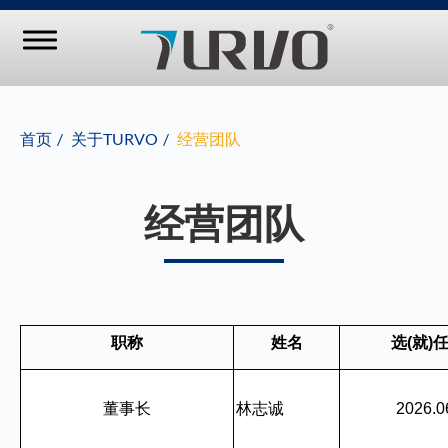
首页
关于TURVO
经营团队
经营团队
职称
姓名
选
(
就
)
董事长
林志诚
2026.0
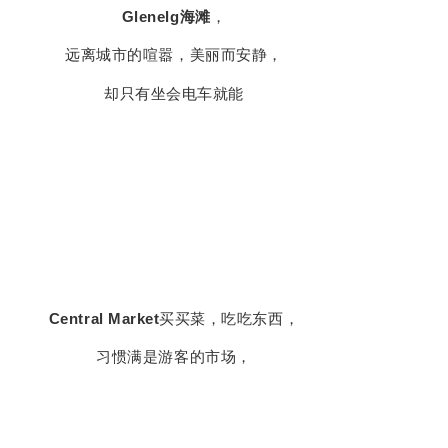
却只有坐会电车就能
Central Market
买买菜，吃吃东西，
习惯满是游客的市场，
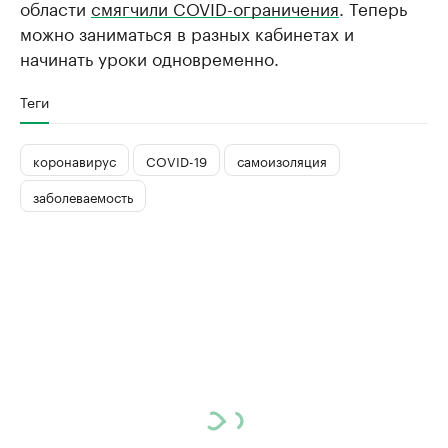
области
смягчили COVID-ограничения
. Теперь
можно заниматься в разных кабинетах и
начинать уроки одновременно.
Теги
коронавирус
COVID-19
самоизоляция
заболеваемость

## Task brief
Print the lines from the one containing "коронавирус" through the end of the material, word for word, and nothing else.

## The completed task
коронавирус
COVID-19
самоизоляция
заболеваемость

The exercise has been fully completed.